▸ Source data:
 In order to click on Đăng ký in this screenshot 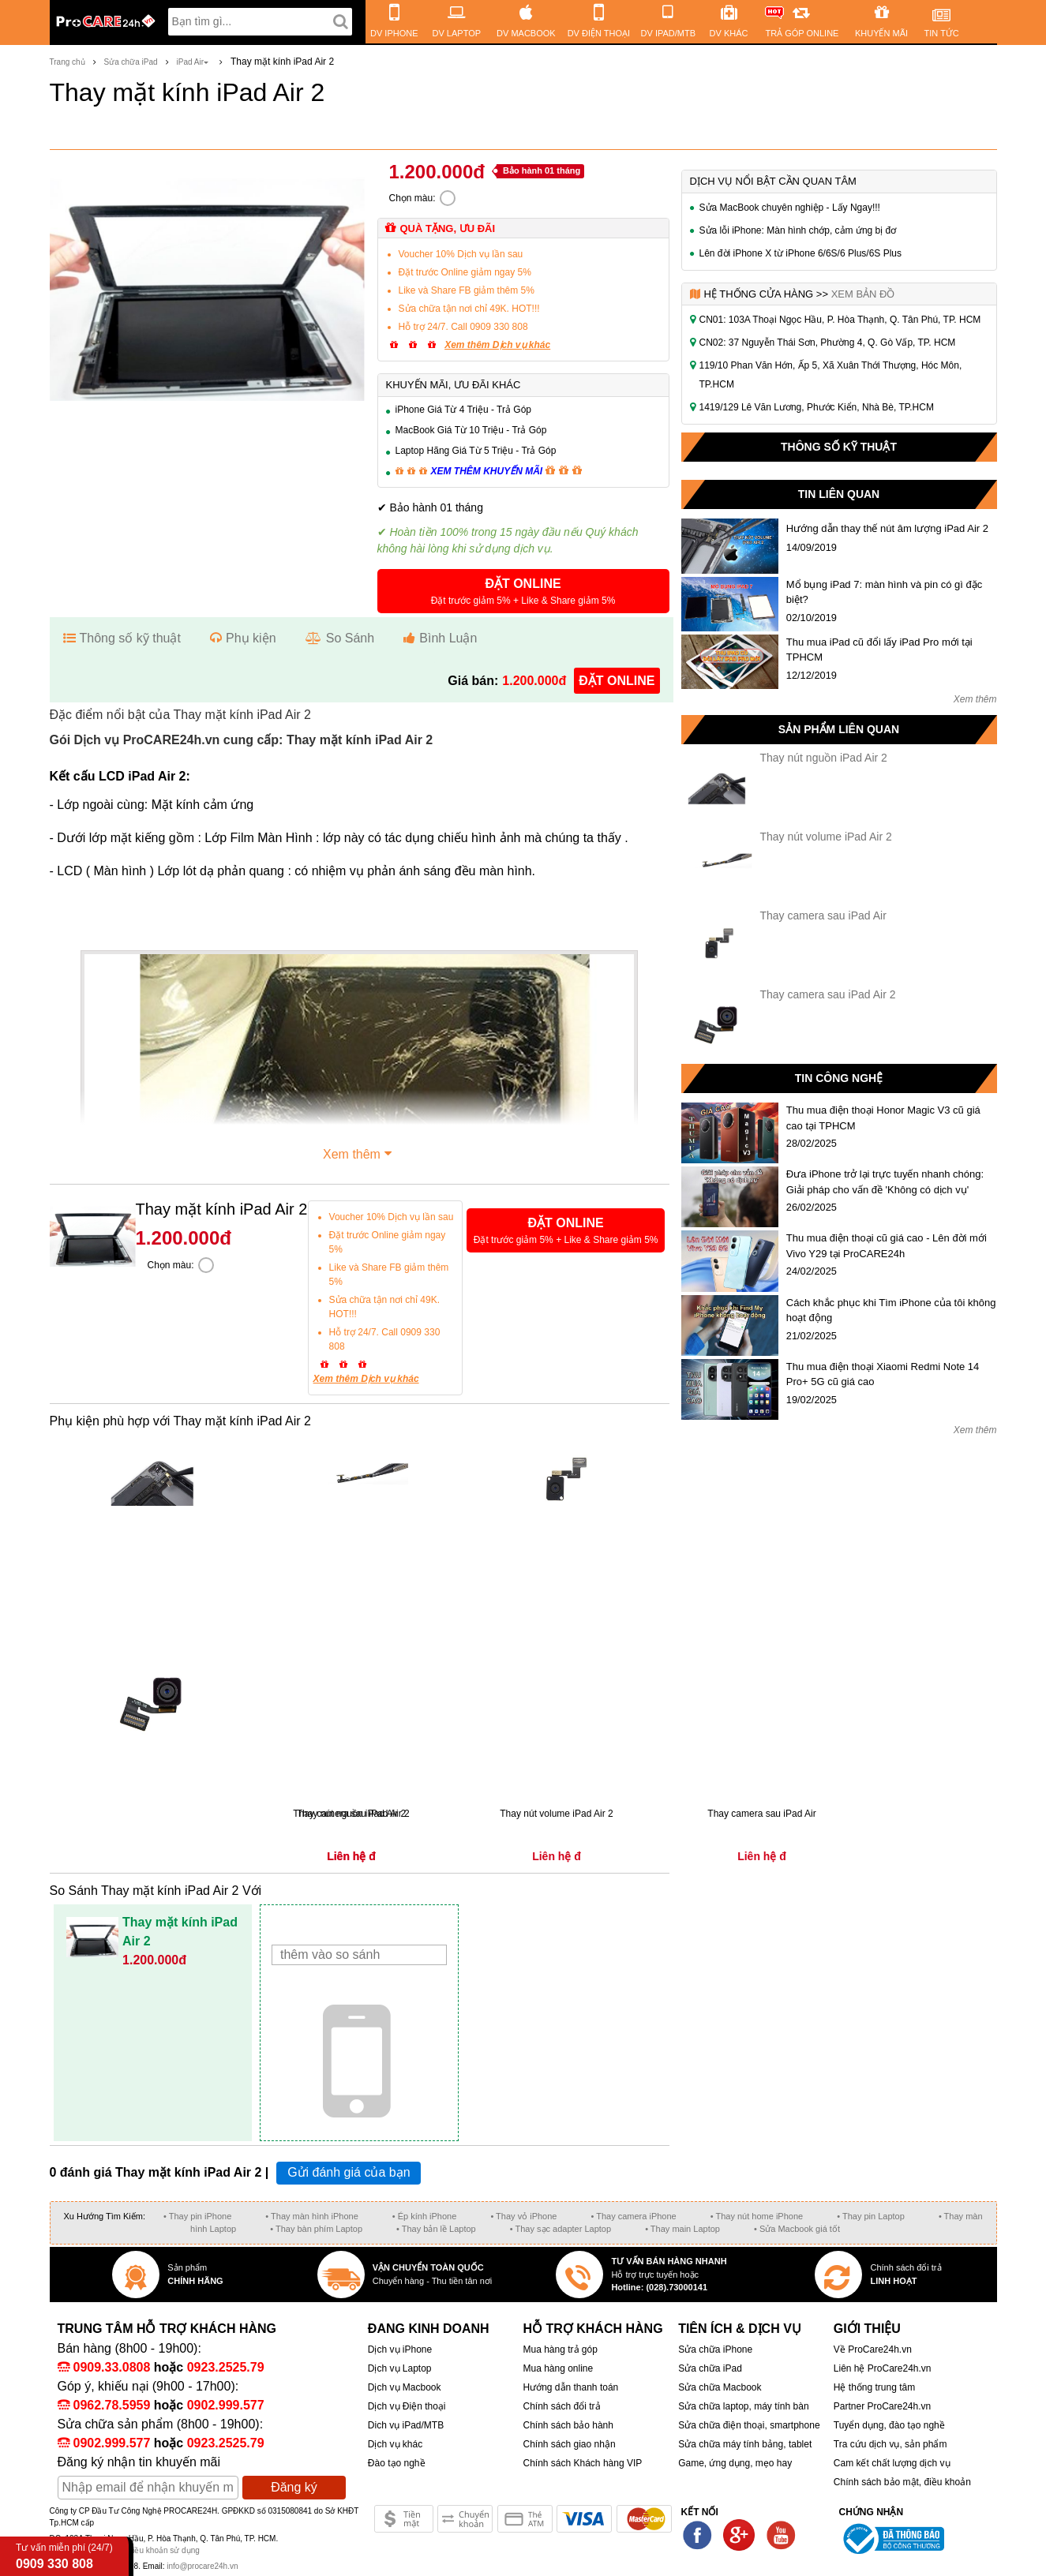, I will do `click(294, 2487)`.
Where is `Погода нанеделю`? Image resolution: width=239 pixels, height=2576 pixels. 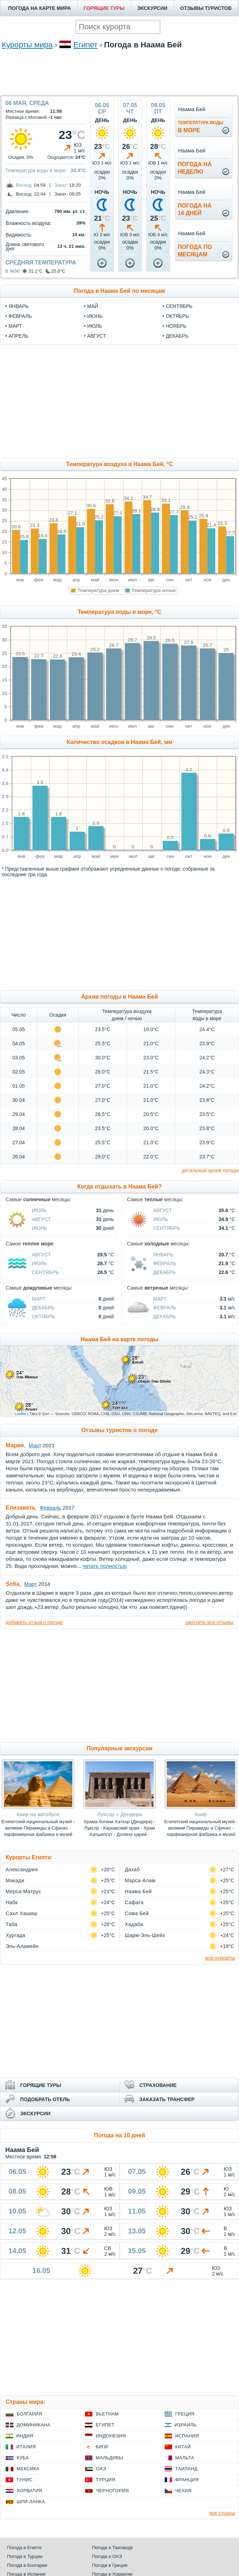 Погода нанеделю is located at coordinates (195, 168).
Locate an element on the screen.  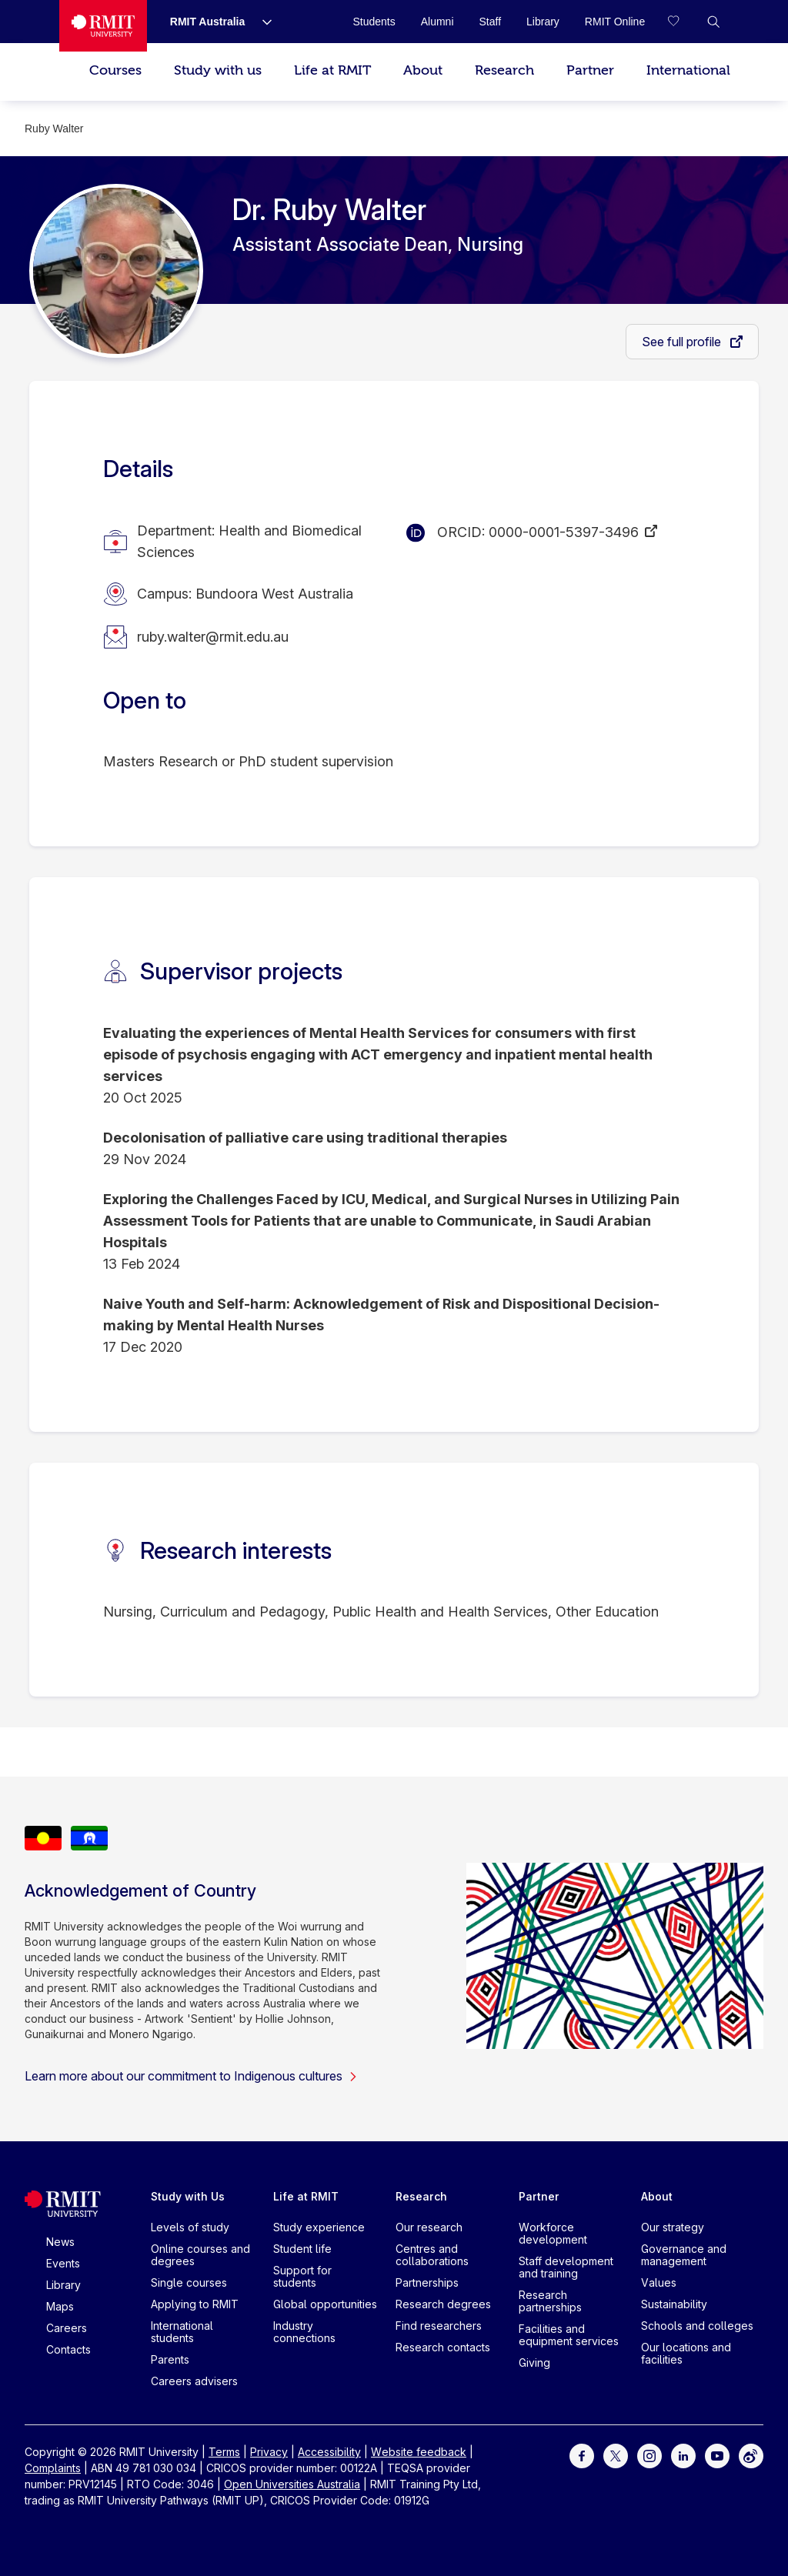
See full profile is located at coordinates (683, 341).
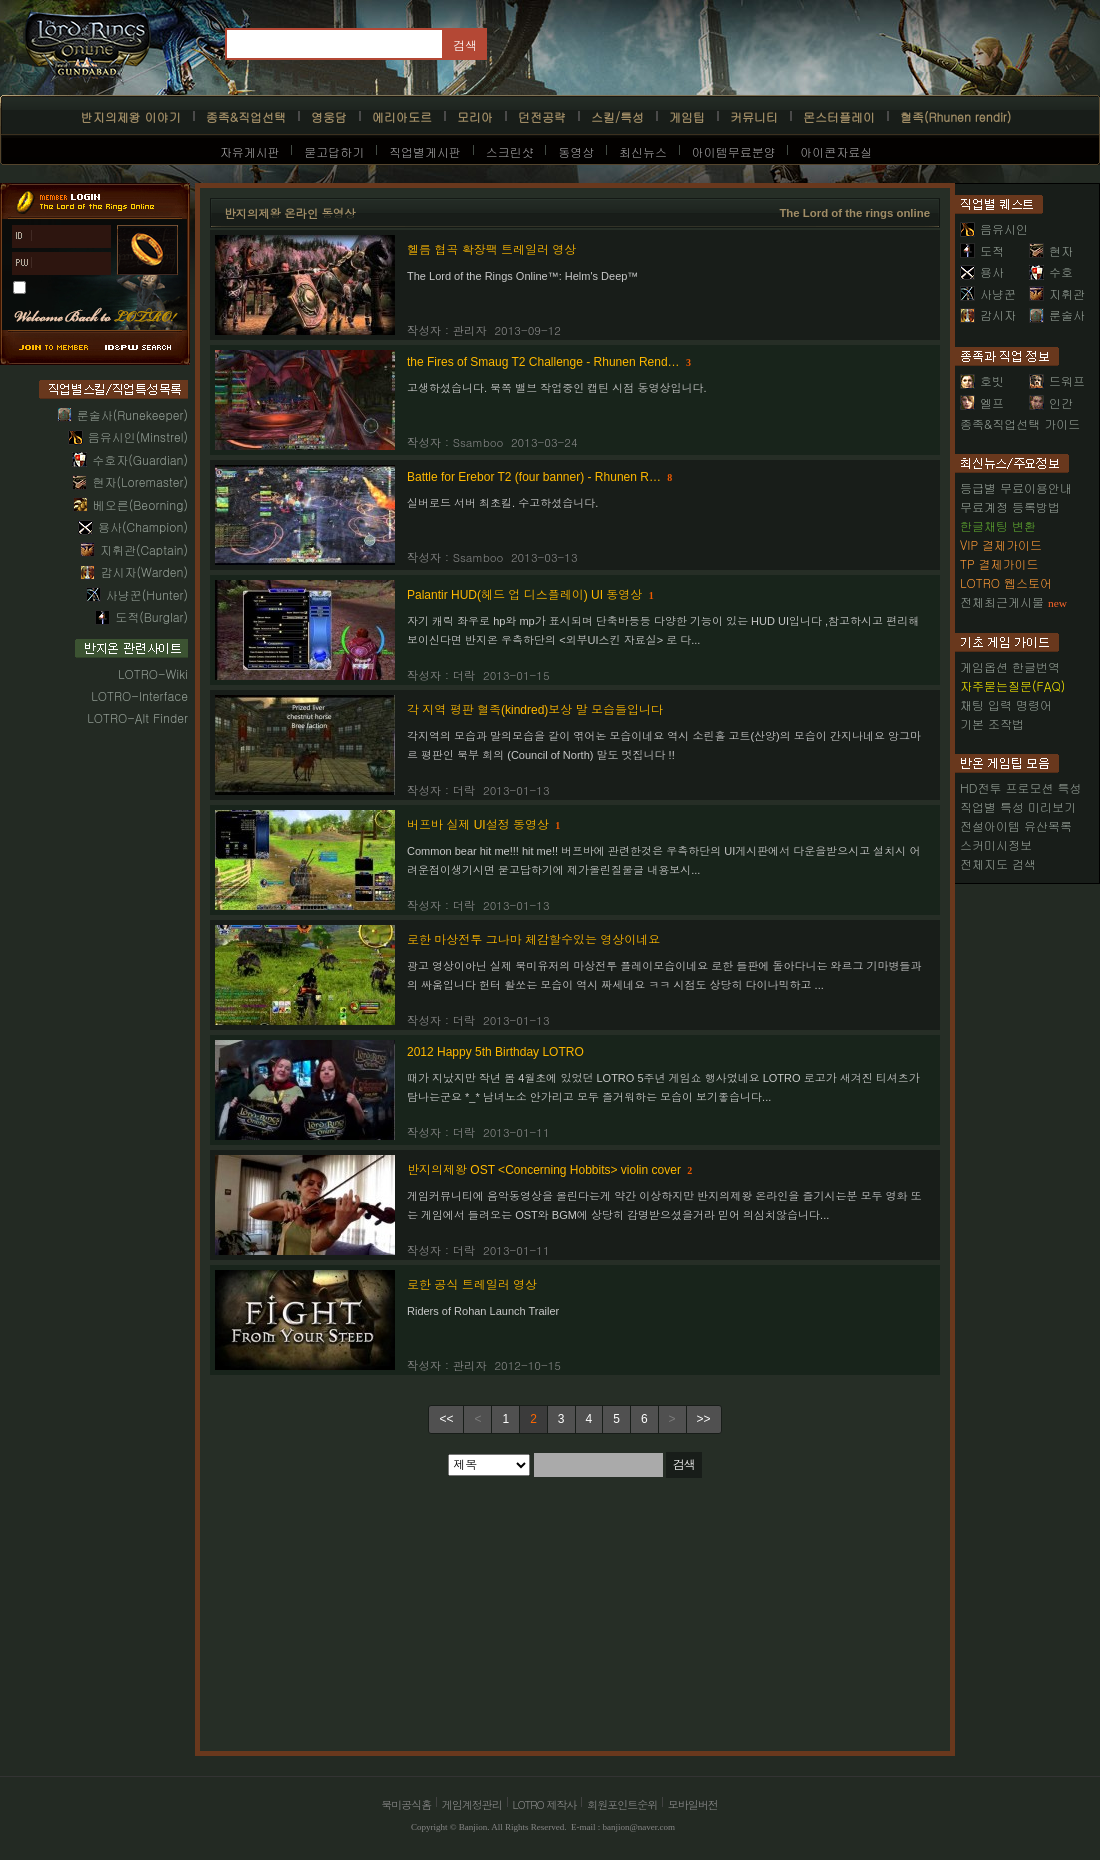 This screenshot has width=1100, height=1860. Describe the element at coordinates (1051, 271) in the screenshot. I see `수호` at that location.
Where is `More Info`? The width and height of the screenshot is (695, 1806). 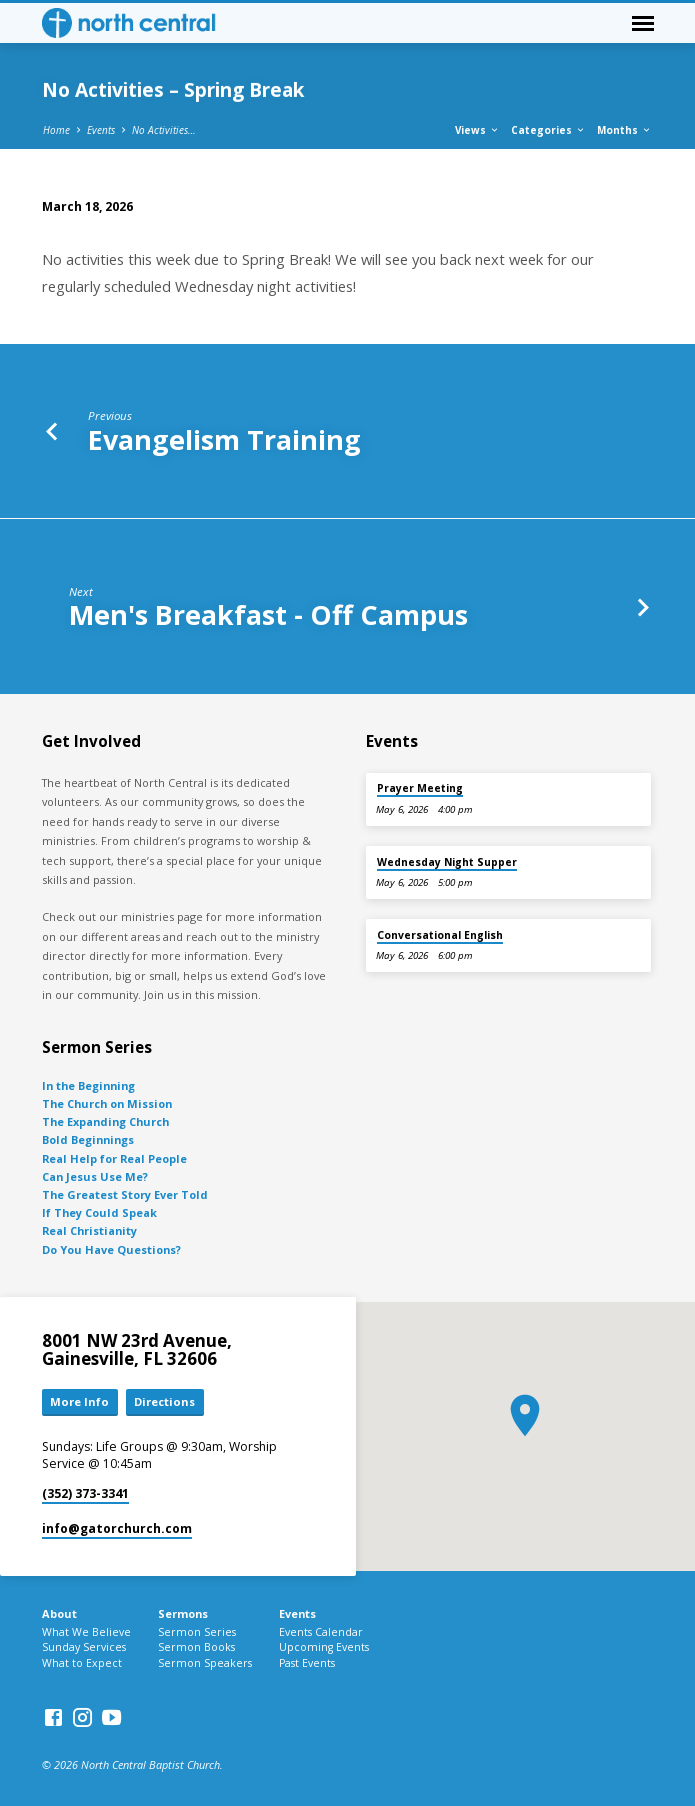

▸ Exercise details: Ignoring the pictures, write out word for word only the lines from the one containing "Locate an element on the screen." through the last line of the data, both ends included.

▸ Exercise solution:
Locate an element on the screen.  
See full profile is located at coordinates (683, 341).
 This screenshot has width=1100, height=1860. Describe the element at coordinates (1051, 271) in the screenshot. I see `수호` at that location.
Where is `More Info`? The width and height of the screenshot is (695, 1806). 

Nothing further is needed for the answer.